# NumPy Operations
NumPy is a Python package that provides lots of the underlying functionality of pandas. In fact we encounter NumPy every time we see a NaN value. Pandas uses NumPy under-the-hood to optimise several of its internal computations too.

Before we start, let's load `pandas`, `numpy` and our dataset.  Notice that NumPy also has a preferred shortform.

In [None]:
import numpy as np
import pandas as pd


In [None]:
df = pd.read_CSV('TSLA_clean.csv')
df.Date = pd.to_datetime(df.Date)
df.set_index('Date', inplace=True)
## Data Frame Clean Up

## Log Returns

Logarithmic returns are often used in finance due to their useful statistical properties. They are **additive over time**, making them ideal for analysing historical returns across multiple periods.

Consider the following example:

* You invest £100
* On the first day, the simple return is +10% → your investment grows to £110
* On the second day, the simple return is -10% → your investment drops to £99

Using simple returns, you might assume the net change is 0%, since +10% and -10% appear to cancel out. But in reality, you've lost £1 — a **-1%** return overall.

Logarithmic returns correctly account for compounding. Here's how:

* Day 1: $\ln(110 / 100) ≈ 0.09531$
* Day 2: $\ln(99 / 110) ≈ -0.10536$
* Total log return: $0.09531 + (-0.10536) = -0.01005$

To convert back to a simple return:
$e^{-0.01005} - 1 ≈ -0.01$ → **-1%**, matching the actual loss.

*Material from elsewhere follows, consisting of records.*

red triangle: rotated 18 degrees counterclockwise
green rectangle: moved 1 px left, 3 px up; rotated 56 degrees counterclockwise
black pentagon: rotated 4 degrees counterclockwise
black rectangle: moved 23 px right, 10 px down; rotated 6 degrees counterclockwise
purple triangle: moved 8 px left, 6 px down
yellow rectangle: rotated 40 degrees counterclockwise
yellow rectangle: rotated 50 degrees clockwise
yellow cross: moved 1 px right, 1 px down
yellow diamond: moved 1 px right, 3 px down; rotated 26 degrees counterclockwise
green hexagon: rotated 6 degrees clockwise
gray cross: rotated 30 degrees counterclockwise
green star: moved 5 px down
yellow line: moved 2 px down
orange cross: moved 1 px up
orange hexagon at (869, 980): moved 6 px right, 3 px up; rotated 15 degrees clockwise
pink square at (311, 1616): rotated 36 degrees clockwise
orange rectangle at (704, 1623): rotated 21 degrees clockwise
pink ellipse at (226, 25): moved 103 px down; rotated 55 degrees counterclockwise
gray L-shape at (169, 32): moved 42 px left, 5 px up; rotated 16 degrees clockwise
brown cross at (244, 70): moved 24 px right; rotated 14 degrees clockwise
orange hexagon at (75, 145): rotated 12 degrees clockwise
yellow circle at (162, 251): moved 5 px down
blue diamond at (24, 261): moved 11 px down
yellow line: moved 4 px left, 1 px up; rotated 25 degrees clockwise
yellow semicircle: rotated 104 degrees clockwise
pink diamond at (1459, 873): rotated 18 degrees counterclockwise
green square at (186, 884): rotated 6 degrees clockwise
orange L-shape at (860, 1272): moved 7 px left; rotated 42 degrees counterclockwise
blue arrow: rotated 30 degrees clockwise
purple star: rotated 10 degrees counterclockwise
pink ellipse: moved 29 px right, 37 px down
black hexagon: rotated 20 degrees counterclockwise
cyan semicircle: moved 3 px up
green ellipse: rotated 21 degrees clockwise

The formula for calculating log returns is:

$\ln\left(\frac{{\text{price}_{\text{current}}}}{{\text{price}_{\text{previous}}}}\right)$

To compute daily log returns in code, use `.shift()` to get the previous day's price, then apply NumPy’s `log` function.


In [None]:
df['PrevClose'] = df.Close.shift()
df['LogReturns'] = np.log(df.Close / df.PrevClose)
## Created a new column for Previous Close in order to facilitate easier calculations
## 'LogReturns' is the application of the formula

df['SimpleReturns'] = df.Close.pct_change()
np.log(1+df.SimpleReturns)
## Calculating LogReturns from SimpleReturns


### Exercise: Cumulatively Comparing

The sum of the log returns is the natural logarithm of the cumulative return. To calculate the cumulative simple return from the log returns, sum the log returns over the period and exponentiate (NumPy has an `exp` function for this) the sum.

Calculate the cumulative return based on the simple returns, and then compare this to the cumulative simple return calculated from the log return.

In [None]:
## YOUR CODE GOES HERE
df['DailyReturn'] = df.Close.pct_change()
df["CumulativeReturn"] = (1 + df["DailyReturn"]).prod() - 1
print(f'Cumulative Simple Returns is {CumulativeReturn}')
## Derived from the formula Rtotal = 1 + Product of all R -1
df['CumulativeLogReturns'] = np.exp(df.LogReturns.sum()) - 1
print(f'Cumulative Logarithmic Returns is {CumulativeLogReturns}')
## Derived from the formula LogReturnTotal = e^Rsum - 1


## Other useful functions

Another useful NumPy function is `np.where()`, often used for populating columns with a signal or indicator, depending on if a condition is met. Let's create a column to colour code our trading days. Days will have a different colour depening on if the market closes higher (green) or lower (red) than the opening.

In [None]:
df['Colour'] = np.where(df.Close > df.Open, 'green', 'red')
## .Where requires three arguments (if this, then this, else this)


## The VWAP

VWAP (Volume-Weighted Average Price) over a period can be an important metric for evaluating trading activity. It is often thought of as the true average price for a stock, and is calculated using the following formula:

$$ \text{VWAP} = \frac{\sum_{i=1}^{n} \text{typical price}_i \cdot \text{volume}_i}{\sum_{i=1}^{n} \text{volume}_i} $$

The *typical price* for each period is calculated as:

$$ \text{typical price}_i = \frac{\text{high}_i + \text{low}_i + \text{close}_i}{3} $$

We can calculate VWAP with the help of the `np.dot()` function. This performs a dot product, which will multiply corresponding elements in the price and volume columns and then find the sum. Let's calculate the VWAP for our stock over this period, which will give us an indication of the price at which the bulk of trading took place.


In [None]:
df['TP'] = (df.High + df.Low + df.Close) / 3
## Important to always define
vwap = np.dot(df.TP, df.Volume) / np.sum(df.Volume)
##Derived from the formula VWAP = sum of (typical price * Volume) / sum of Volume

There is more to NumPy that we'll explore over the next days, and even more that we won't get a chance to use.